À larmes égales
La valeur (changeante?) du diplôme.
À la lointaine époque de mes propres études universitaires, un baccalauréat ne semblait pas être autre chose qu’une valeur sûre. Avec un diplôme, on avait une bonne job, une bonne vie, on faisait mieux que nos parents. Ga-ran-ti, vous dis-je.
Quelle job? On n’avait même pas besoin de le savoir avant de commencer. Tu croirais quasiment que l’univers allait nous payer pour finir nos études.
Même pour le monde “pas riche” (tsé, l’optimisme? T’étais pas pauvre, juste “pas riche”), il suffisait d’une demande de prêt et, comme par magie, tu passais de “pas riche” à “pas si pire” du jour au lendemain. À crédit et moyennant intérêt, mais bon.
Juste de même, tu devenais un étudiant de première génération.
Avant les prêts étudiants, quand tu venais au monde “pas riche” les chances étaient plus fortes de le rester. Ceci dit, le manque de moyens n’était qu’une raison parmi plusieurs autres pour ne pas s’éduquer (ou bon, pas plus que le strict minimum). Bien des femmes se sont fait dire que « les études c’est pour les autres », et quelle que soit “leur place”, un diplôme était optionnel dans la majorité des cas. D’ailleurs, le travail rémunéré était souvent vu comme une chose temporaire, en attendant le mariage.
Le même genre de préjugés existait pour les métiers “virils”, il faut le dire. Un “vrai homme” ça travaille avec ses bras et pas avec sa tête - vous voyez le genre.
Dans bien des familles acadiennes aux moyens limités, l’éducation était alors vue comme un luxe. La promesse d’un bon salaire dans 10 ans remplit bien mal un ventre vide dans l’immédiat. Mes grands-parents n’en avaient pas les moyens pour leurs enfants, point final. Ou en tout cas, pas pour leurs filles.

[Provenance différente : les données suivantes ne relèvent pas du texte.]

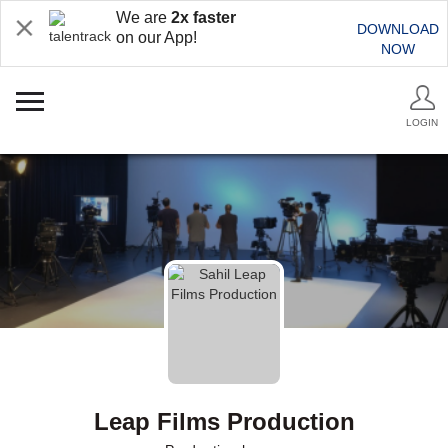
We are
2x faster
DOWNLOAD
on our App!
NOW
LOGIN
Leap Films Production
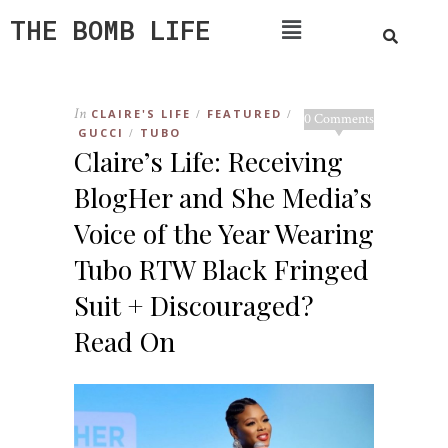
THE BOMB LIFE
In
CLAIRE'S LIFE
FEATURED
/
/
0 Comments
GUCCI
TUBO
/
Claire’s Life: Receiving
BlogHer and She Media’s
Voice of the Year Wearing
Tubo RTW Black Fringed
Suit + Discouraged?
Read On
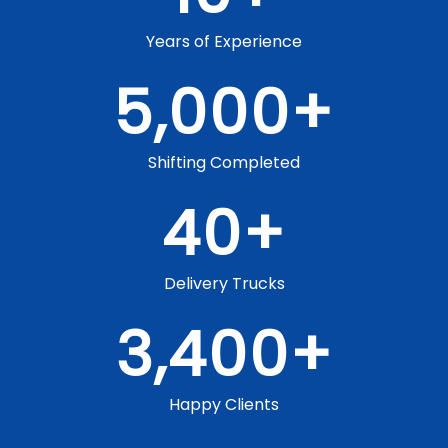
Years of Experience
5,000
+
Shifting Completed
40
+
Delivery Trucks
3,400
+
Happy Clients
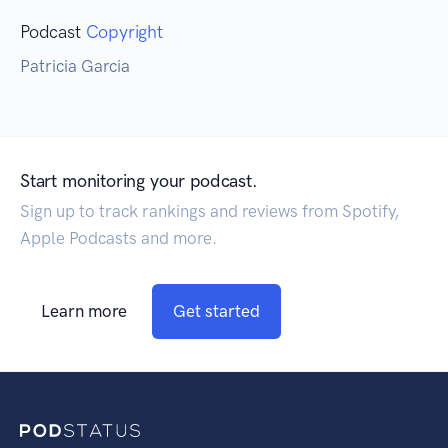
Podcast
Copyright
Patricia Garcia
Start monitoring your podcast.
Sign up to track rankings and reviews from Spotify,
Apple Podcasts and more.
Learn more
Get started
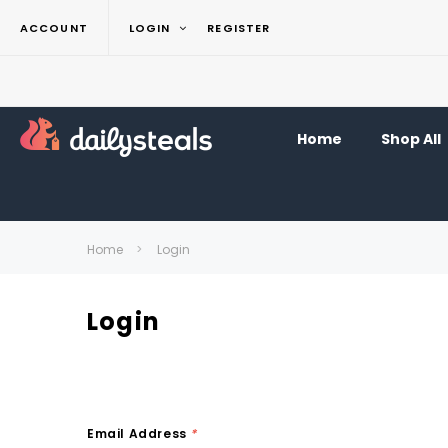
ACCOUNT
LOGIN
REGISTER
Home
Shop All
Home
Login
Login
Email Address
*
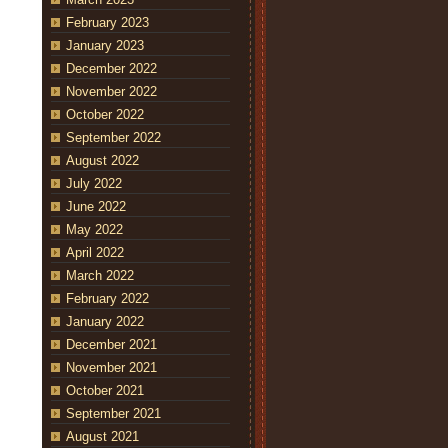
February 2023
January 2023
December 2022
November 2022
October 2022
September 2022
August 2022
July 2022
June 2022
May 2022
April 2022
March 2022
February 2022
January 2022
December 2021
November 2021
October 2021
September 2021
August 2021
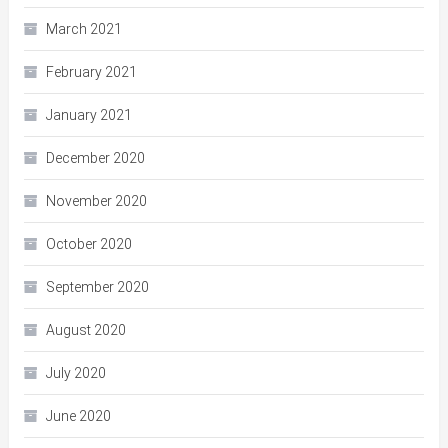
March 2021
February 2021
January 2021
December 2020
November 2020
October 2020
September 2020
August 2020
July 2020
June 2020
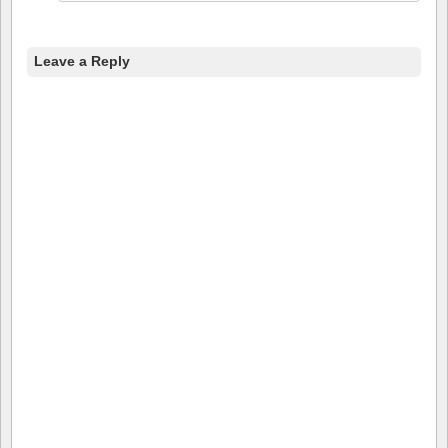
Leave a Reply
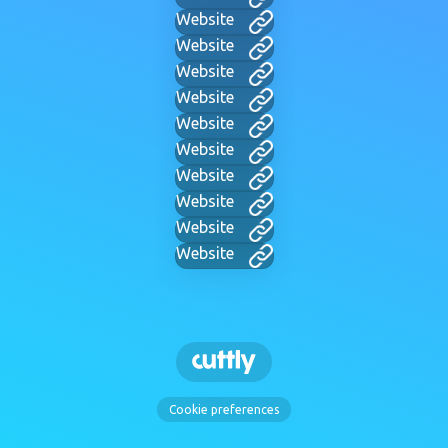
Website
Website
Website
Website
Website
Website
Website
Website
Website
Website
Cookie preferences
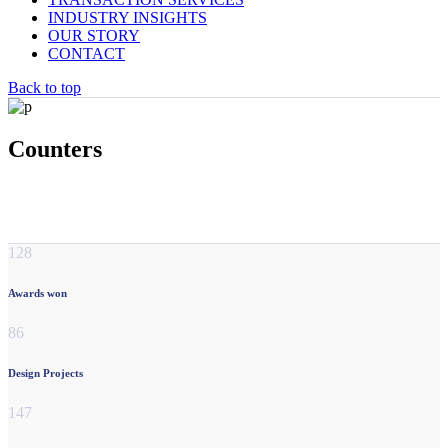
INDUSTRY INSIGHTS
OUR STORY
CONTACT
Back to top
Counters
128
Awards won
86
Design Projects
147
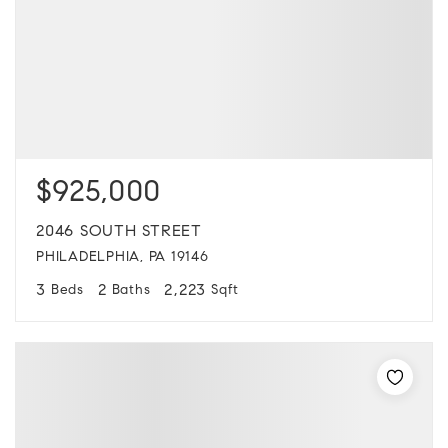
$925,000
2046 SOUTH STREET
PHILADELPHIA, PA 19146
3
2
2,223
Beds
Baths
Sqft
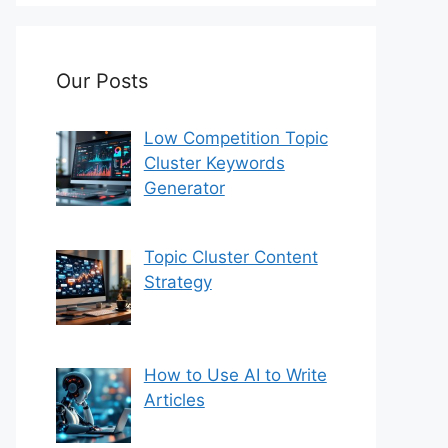
Our Posts
Low Competition Topic
Cluster Keywords
Generator
Topic Cluster Content
Strategy
How to Use AI to Write
Articles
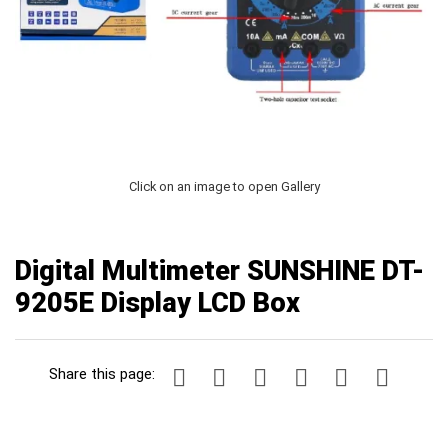
Click on an image to open Gallery
Digital Multimeter SUNSHINE DT-
9205E Display LCD Box
Share this page:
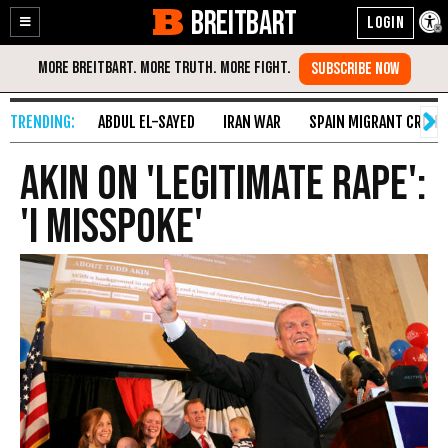
BREITBART
Enable
Skip
Accessibility
to
Content
ABDUL EL-SAYED
IRAN WAR
SPAIN MIGRANT CRISIS
Akin On 'Legitimate Rape':
'I Misspoke'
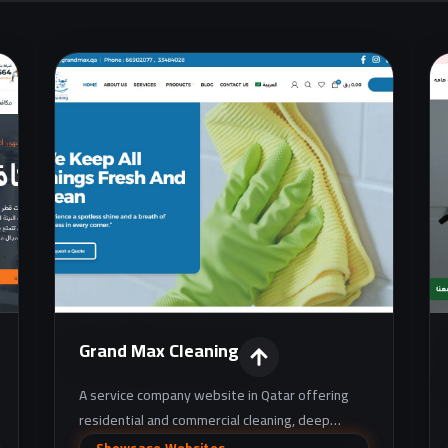
Grand Max Cleaning
A service company website in Qatar offering
residential and commercial cleaning, deep
cleaning, pest control, and maintenance
Showcase Websites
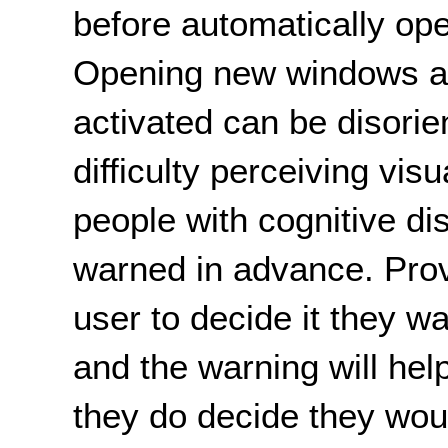
before automatically op
Opening new windows aut
activated can be disorie
difficulty perceiving vis
people with cognitive disa
warned in advance. Prov
user to decide it they w
and the warning will help
they do decide they woul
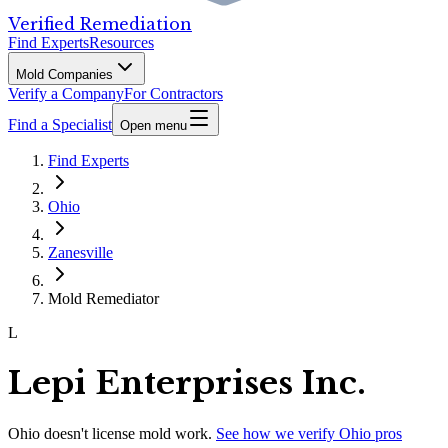
Verified Remediation
Find Experts
Resources
Mold Companies
Verify a Company
For Contractors
Find a Specialist
Open menu
Find Experts
Ohio
Zanesville
Mold Remediator
L
Lepi Enterprises Inc.
Ohio
doesn't license mold work.
See how we verify
Ohio
pros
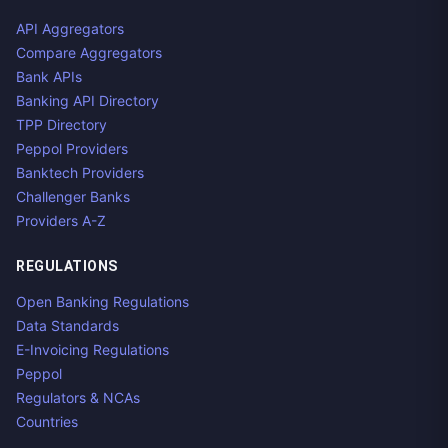
API Aggregators
Compare Aggregators
Bank APIs
Banking API Directory
TPP Directory
Peppol Providers
Banktech Providers
Challenger Banks
Providers A-Z
REGULATIONS
Open Banking Regulations
Data Standards
E-Invoicing Regulations
Peppol
Regulators & NCAs
Countries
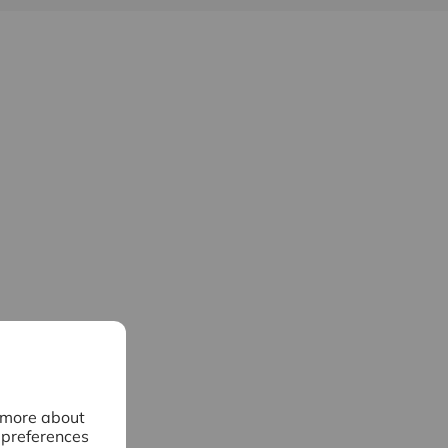
n more about
 preferences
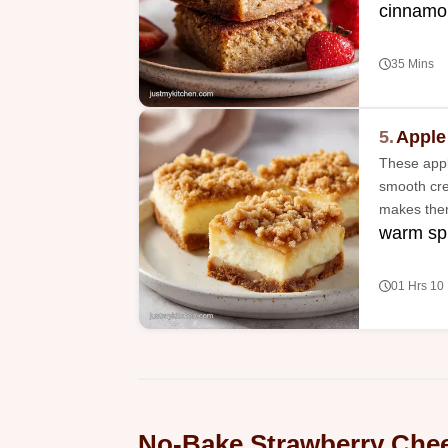
cinnamo
35 Mins
5.
Apple
These appl
smooth cre
makes them 
warm spi
01 Hrs 10
No-Bake Strawberry Chee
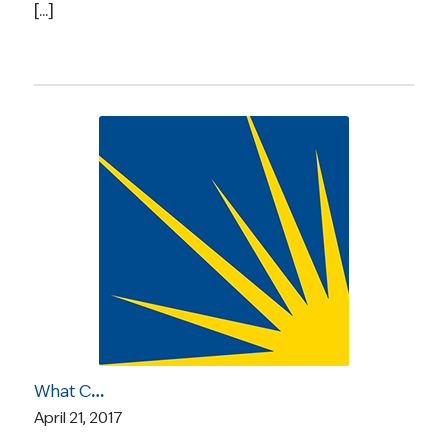
[...]
What Caught Our Eye: A New GOP Health Plan, Looming Uncertainty for Insurers, Sharing Genetic Cancer Risks with Children, and More
April 21, 2017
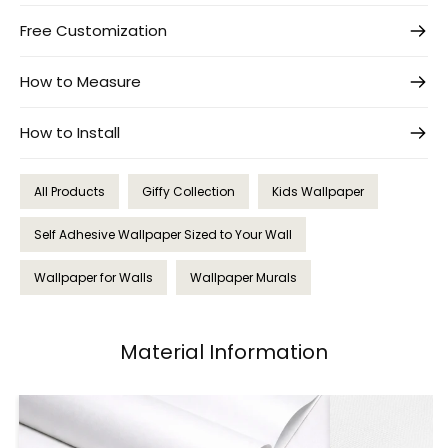
Free Customization
How to Measure
How to Install
All Products
Giffy Collection
Kids Wallpaper
Self Adhesive Wallpaper Sized to Your Wall
Wallpaper for Walls
Wallpaper Murals
Material Information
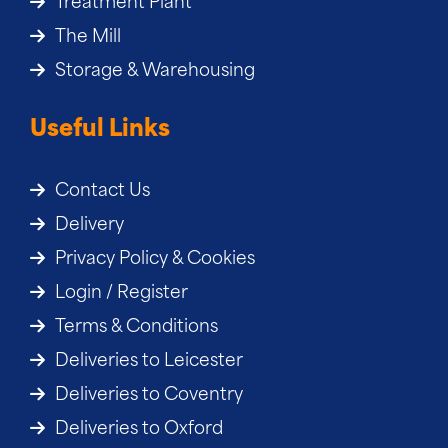
Treatment Plant
The Mill
Storage & Warehousing
Useful Links
Contact Us
Delivery
Privacy Policy & Cookies
Login / Register
Terms & Conditions
Deliveries to Leicester
Deliveries to Coventry
Deliveries to Oxford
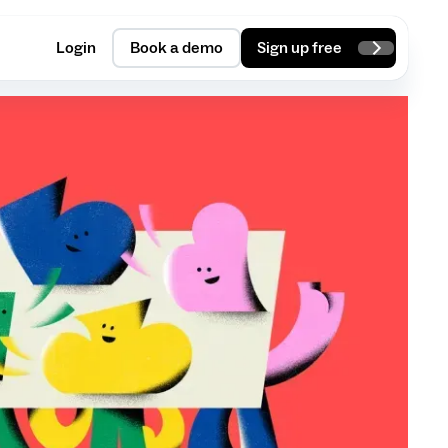
Login
Book a demo
Sign up free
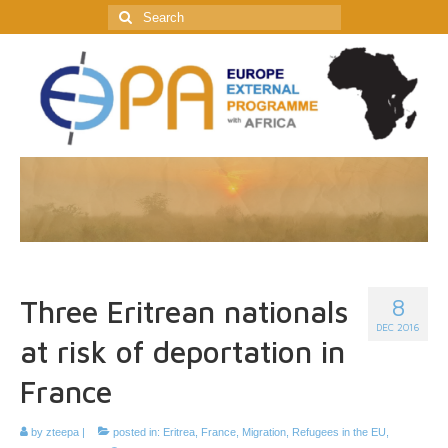
Search
for:
8
Three Eritrean nationals
DEC 2016
at risk of deportation in
France
by
zteepa
|
posted in:
Eritrea
,
France
,
Migration
,
Refugees in the EU
,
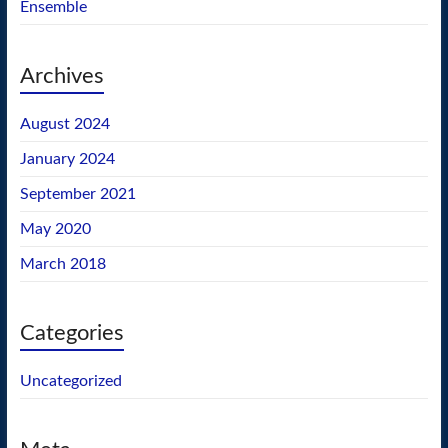
Ensemble
Archives
August 2024
January 2024
September 2021
May 2020
March 2018
Categories
Uncategorized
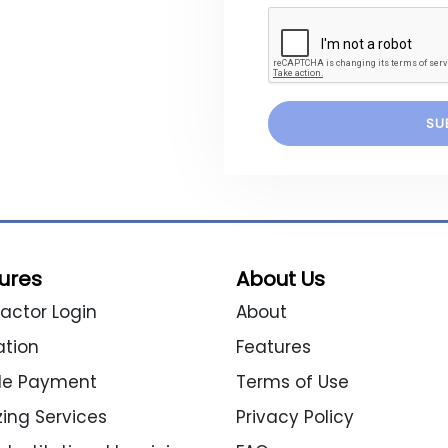
ures
About Us
actor Login
About
ation
Features
ble Payment
Terms of Use
izing Services
Privacy Policy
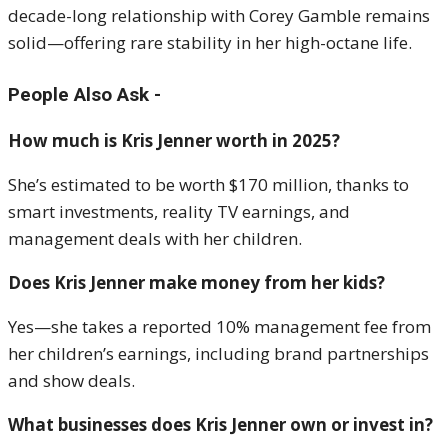
decade-long relationship with Corey Gamble remains
solid—offering rare stability in her high-octane life.
People Also Ask -
How much is Kris Jenner worth in 2025?
She’s estimated to be worth $170 million, thanks to
smart investments, reality TV earnings, and
management deals with her children.
Does Kris Jenner make money from her kids?
Yes—she takes a reported 10% management fee from
her children’s earnings, including brand partnerships
and show deals.
What businesses does Kris Jenner own or invest in?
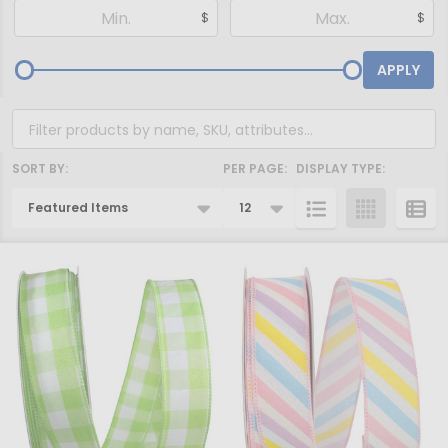
Filter
$
$
By
APPLY
SORT BY:
PER PAGE:
DISPLAY TYPE:
Products
List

Même si la misère se ressemblait d’une place à l’autre, les opinions ont pu varier. Dans le Sud-Est, par exemple, le fait d’avoir une université francophone “proche” rendait le rêve d’un diplôme plus réaliste qu’ailleurs. En même temps, l’accessibilité n’est pas une garantie en soi - quand t’es à pied, tu juges tes distances différemment de la personne avec une voiture. Tout est une question de perspective.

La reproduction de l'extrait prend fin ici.